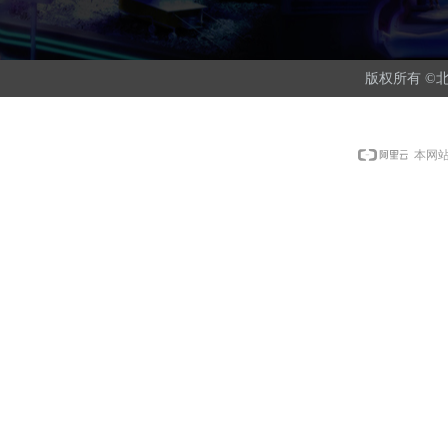
版权所有 ©️北
本网站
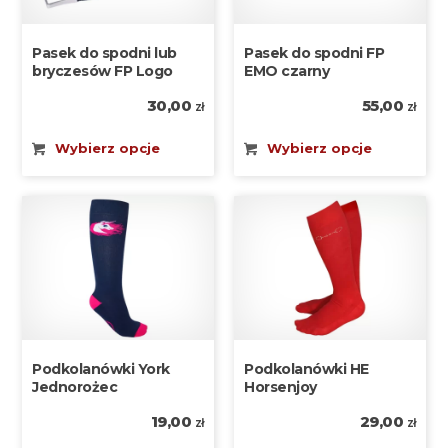
Pasek do spodni lub
Pasek do spodni FP
bryczesów FP Logo
EMO czarny
30,00
55,00
zł
zł
Wybierz opcje
Wybierz opcje
Podkolanówki York
Podkolanówki HE
Jednorożec
Horsenjoy
19,00
29,00
zł
zł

* * *

WHAT THE TASK ASKS: Copy the entries exactly. No pictures.

WRITTEN REPLY:
版权所有 ©️北
本网站
Pasek do spodni lub
Pasek do spodni FP
bryczesów FP Logo
EMO czarny
30,00
55,00
zł
zł
Wybierz opcje
Wybierz opcje
Podkolanówki York
Podkolanówki HE
Jednorożec
Horsenjoy
19,00
29,00
zł
zł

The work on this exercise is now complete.